If you're a used car operator, your relationship with your lenders is absolutely critical to the survival of your business. If you send them one or two bad transactions, you're blackballed, and you're going to get dried up. Good luck finding a new resource because they all talk. It's not like, "Oh, I said no to one lender, so I'll just move to BOA, 5th 3rd." They all talk; there's a little list, a Santa bad list. They won't talk about it, but it exists because they're protecting themselves. And for the lender, the lender has to trust the dealership completely that the dealer is going to protect them. It starts with identity, starts with verifying information, it starts with gathering steps that are valid, right? It starts with these things.

And I think smart dealers realize that if they do a good job there, it gives them great trust on the other side. It gives them a lender that buys deeper. It gives them a lender that streamlines transactions, minimizes steps because there's a trust built between the dealer and the lender. But if you want to erode that trust, send them one bad deal, send them two. So, I think dealers should begin to really start to pay more attention to this. It probably hasn't been as top of mind, right? Because when things are good, everyone's happy. But as dealers start scraping, looking for more deals, fraudsters are going to come out, and they're already out.
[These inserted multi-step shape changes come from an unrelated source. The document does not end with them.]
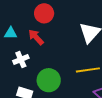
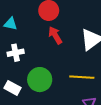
red arrow: (36, 37) -> (55, 35), moved

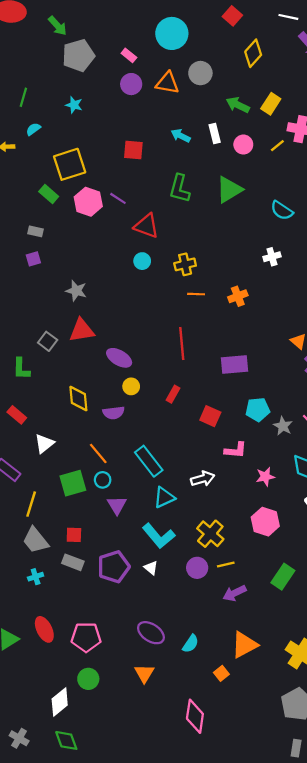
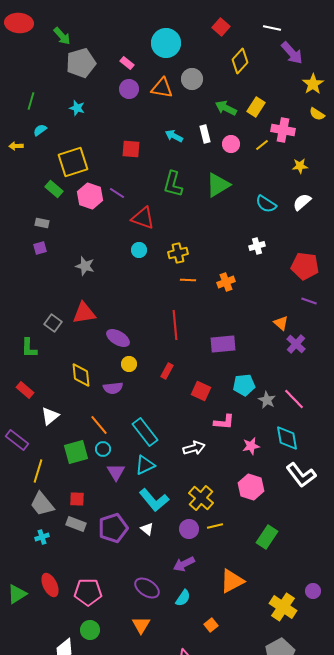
gray star: (76, 291) -> (85, 266), moved
cyan triangle: (164, 497) -> (145, 465), moved
purple arrow: (235, 593) -> (184, 564), moved
orange triangle: (244, 645) -> (232, 581), moved

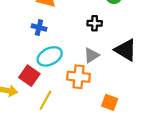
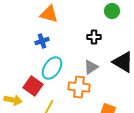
blue cross: (39, 28) -> (42, 41), turned -32
cyan ellipse: (50, 56) -> (52, 68), turned -30

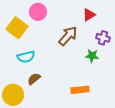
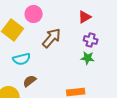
brown arrow: (68, 36) -> (52, 38), moved
purple cross: (103, 38) -> (91, 40), moved

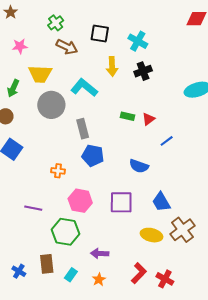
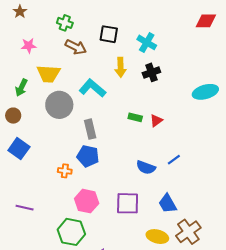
green cross: (56, 23) -> (65, 23), turned -35
blue line: (167, 141) -> (174, 160), moved
blue pentagon: (93, 156) -> (88, 156), moved
purple line: (33, 208) -> (25, 208), moved

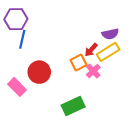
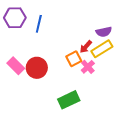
blue line: (22, 39) -> (39, 24), moved
pink rectangle: (17, 87) -> (16, 66), moved

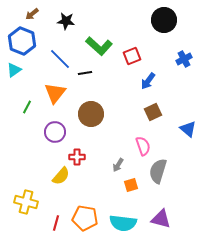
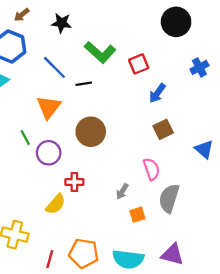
green line: (27, 107) -> (25, 138), moved, turned -56

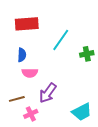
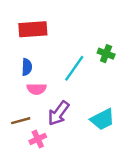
cyan line: (61, 40) -> (74, 68), moved
green cross: (87, 54) -> (106, 54), moved, turned 32
cyan trapezoid: (82, 112) -> (102, 119), moved

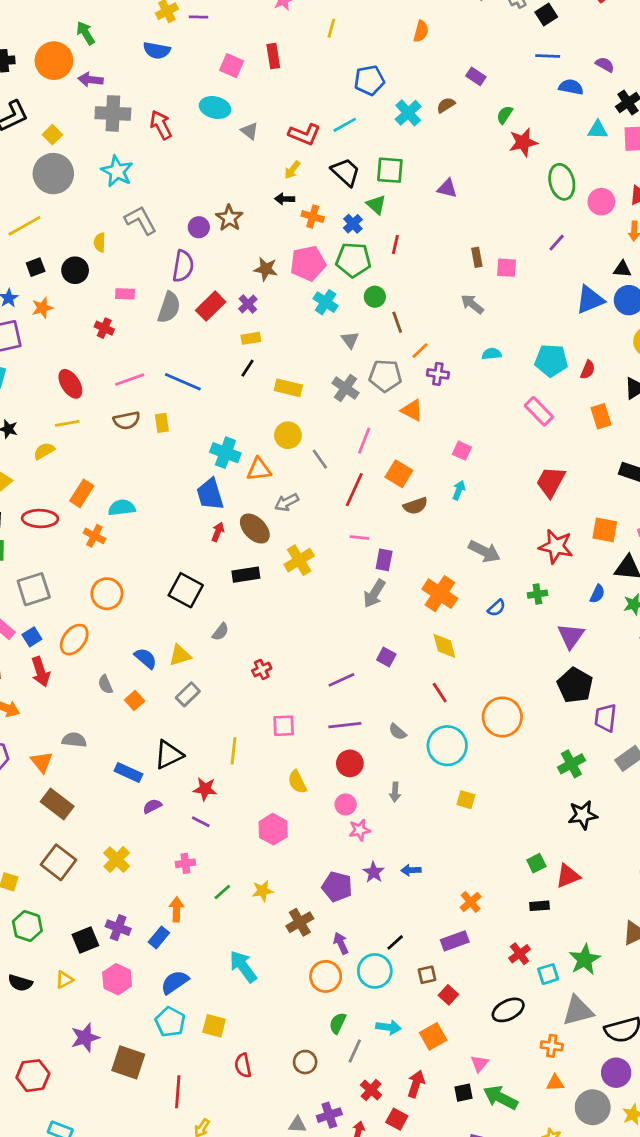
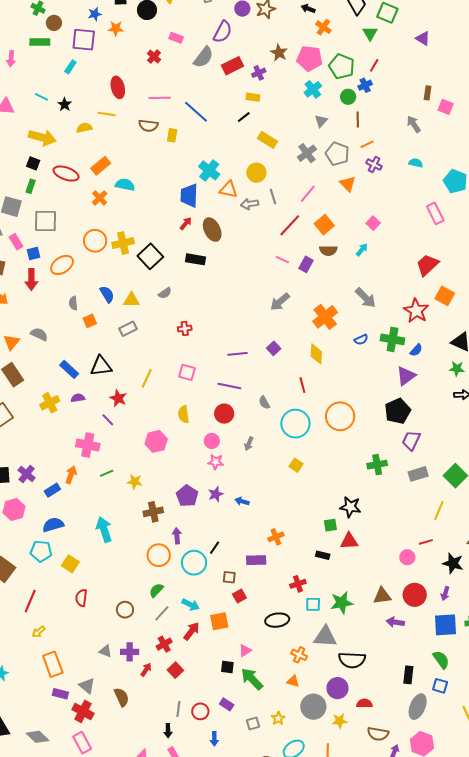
blue cross: (353, 224) -> (365, 85), moved
gray arrow: (287, 502) -> (250, 204), moved
orange square: (605, 530) -> (445, 296), moved
yellow cross: (299, 560) -> (123, 243), moved
purple rectangle: (384, 560) -> (306, 264), moved
green cross: (537, 594) -> (392, 339), size x1.6
blue semicircle: (597, 594) -> (416, 350), moved
black star: (583, 815) -> (350, 507), moved
yellow cross: (117, 860) -> (50, 403), moved
pink cross: (185, 863) -> (88, 445), size x1.6
black line: (395, 942) -> (215, 548), turned -32
cyan pentagon: (170, 1022) -> (41, 551), turned 30
red arrow: (416, 1084) -> (191, 631), moved

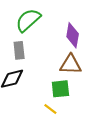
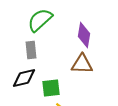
green square: (60, 89) -> (51, 88), moved

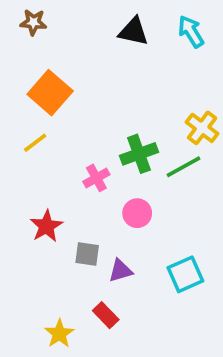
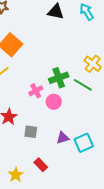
green line: (184, 167) -> (83, 85), turned 60
pink circle: (137, 213) -> (54, 102), moved
purple triangle: (120, 271) -> (63, 138), moved

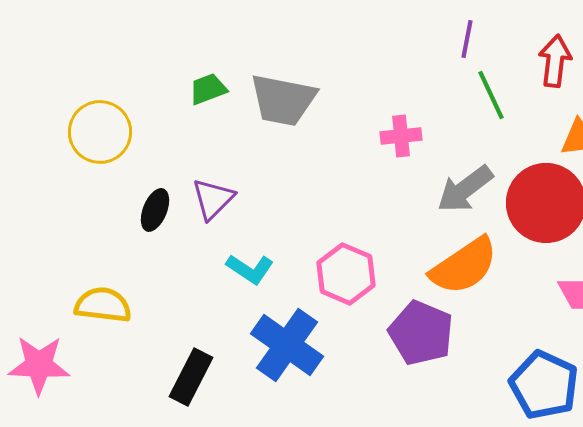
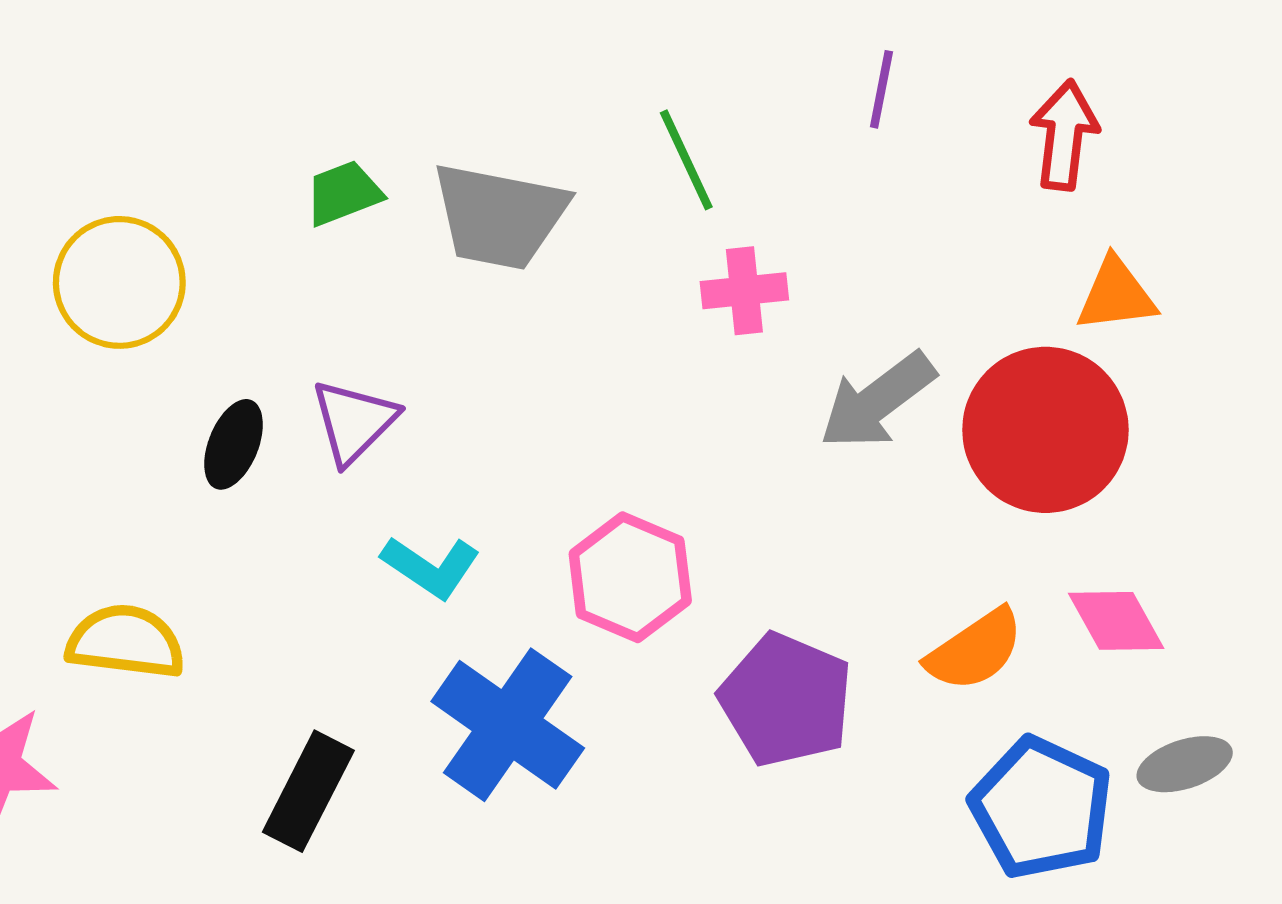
green line: (491, 95) -> (686, 160), moved
orange semicircle: (464, 266) -> (975, 650), moved, size x0.7

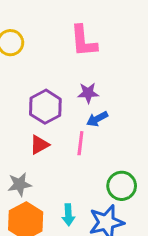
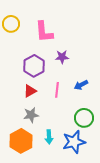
pink L-shape: (84, 41) -> (44, 32), moved
blue arrow: (97, 119) -> (81, 85), moved
gray star: (20, 184) -> (31, 115), moved

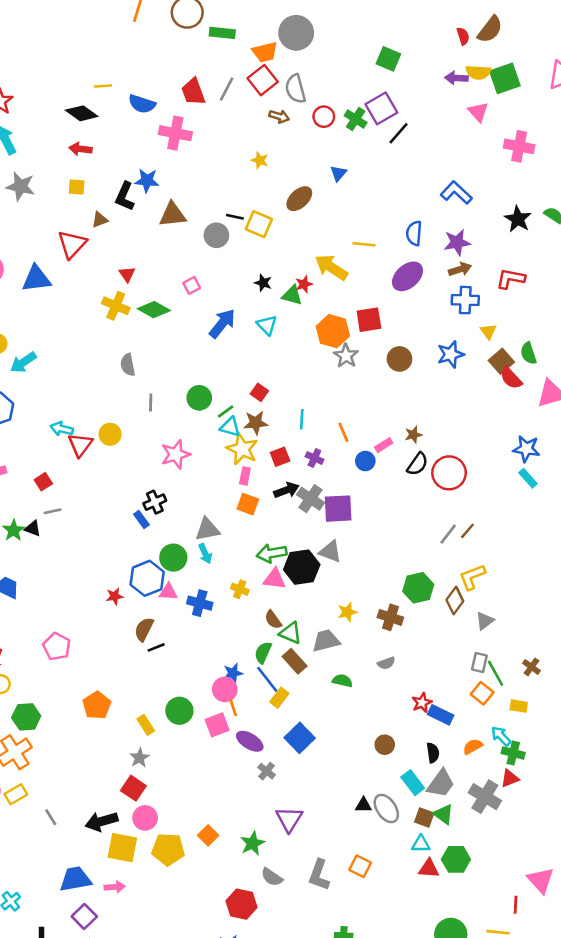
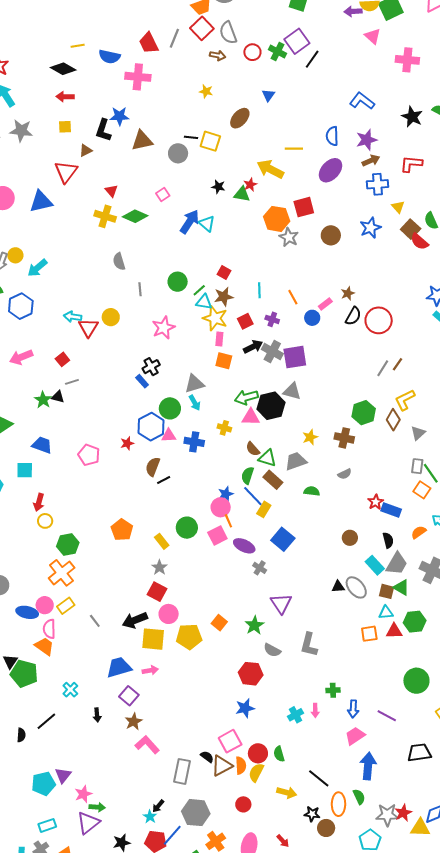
cyan triangle: (267, 325) -> (207, 224), moved
pink pentagon: (57, 647) -> (89, 455), moved
orange square: (360, 866) -> (369, 634), moved, turned -30

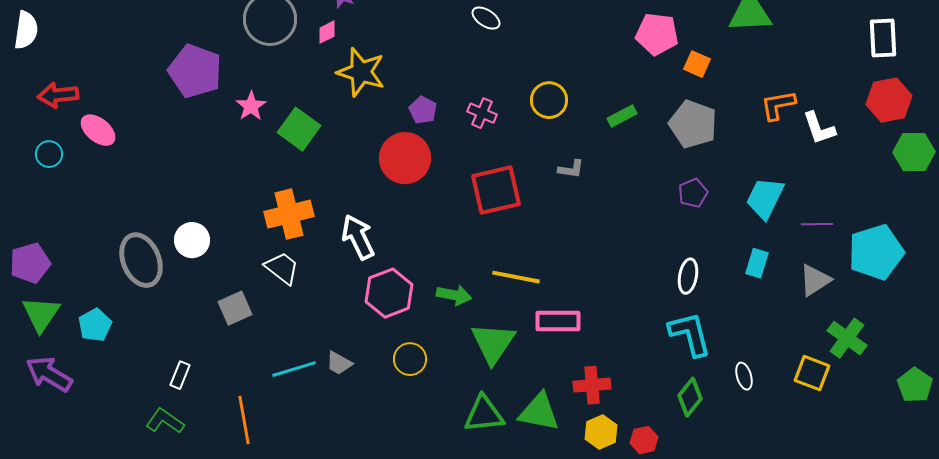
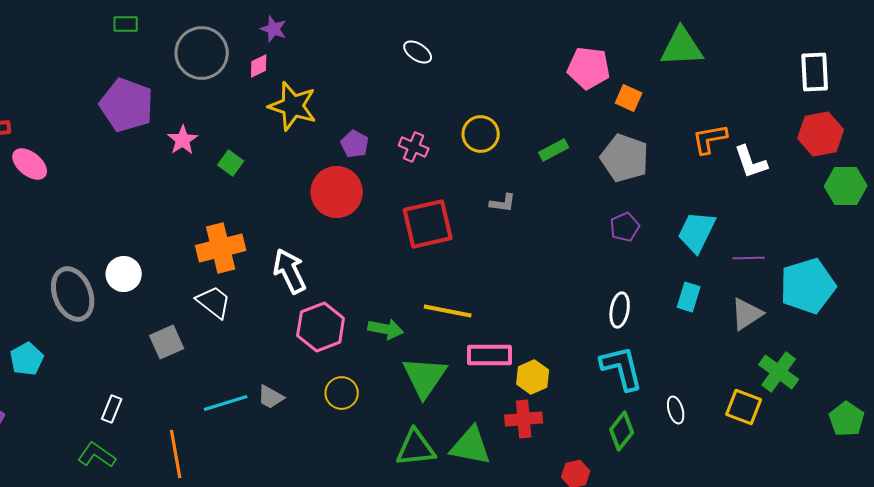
green square: (299, 129) -> (231, 163), size x0.6
yellow hexagon: (601, 432) -> (533, 377), moved

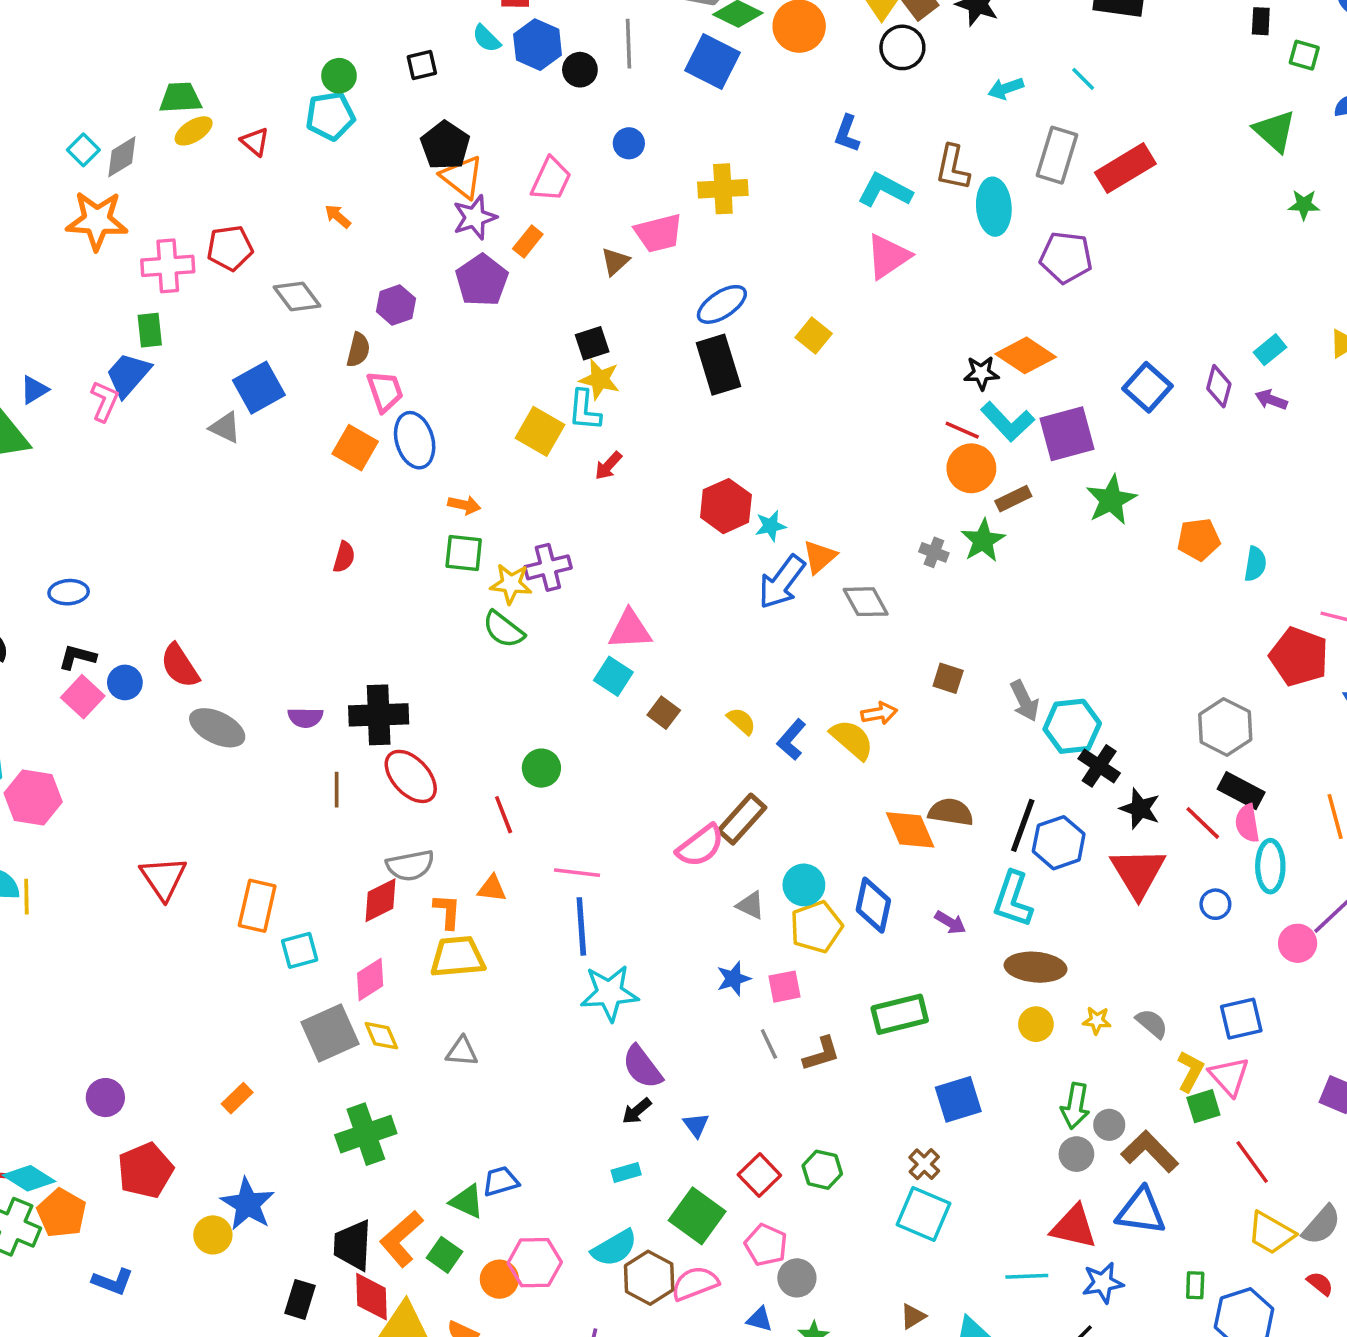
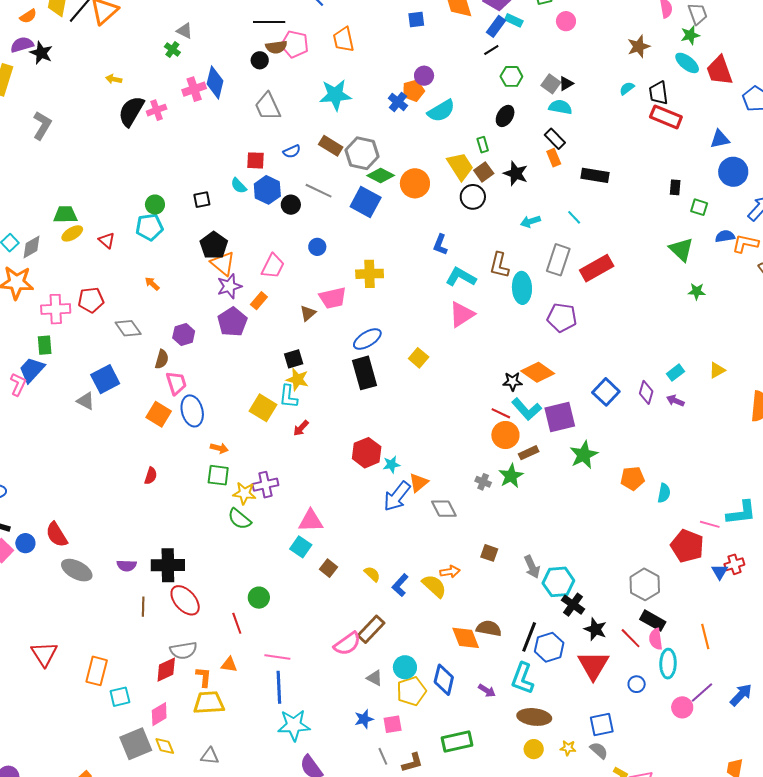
gray line: (628, 44) -> (319, 191), turned -64
blue square: (1241, 1019) -> (602, 725), moved

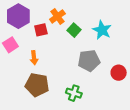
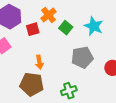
orange arrow: (34, 58) -> (39, 62), moved
green cross: (74, 93) -> (69, 91), turned -35

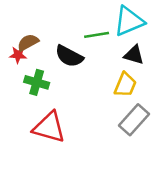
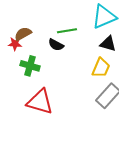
green line: (97, 35) -> (67, 31), moved
black semicircle: (69, 56) -> (56, 45), size x0.7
I'm watching them all over. I see deals every day with fraudulent people. Fraudulent person comes in and says, "I'm not, you can't verify my phone. What are you talking about? I'm not coming here; I'm leaving." And the salesperson is like, "No, don't leave." And I'm like, "Let them leave. That's on purpose." One of the biggest things we see is it's not just stopping the fraud; it's deterring the fraud from ever starting. So, when a fraudster runs into a system, there are other dealers that don't have a system; they'll just go down the road. And you want that to happen. You just don't want to be the guy holding the bag when the lender comes back and says you owe me $47,000.

Zach: 100%.

Todd: So, I feel, dealers, look, it's about education and looking at your business through a lens of de-risking it. Finding a trusted partner who wants to help you sell more cars but is also there to protect you, even when you don't want to protect yourself. Kind of like, how I look at it, like, you know, you've got to have the dad saying, "Listen, you can jump off this cliff, but it's going to hurt at 60 feet down, right? I'd wear your shoes if you're going to jump." He's still going to let you do your stuff, but he's going to caution you on your journey.

Zach: Very well. I can only say this because I have a 14-year-old who's crazy like I've always been. So I'm like, "Oh my God, this kid is going to be the death of me."

Zach: Something I guess for me to look forward to. But I'll tell you this, Todd, it's been an awesome episode. It's been a pleasure to talk with you. Thanks so much for joining us.

Todd: Thank you. I really appreciate being here. It's been awesome. It's great to reconnect, and I've had nothing but a blast today. Thank you so much.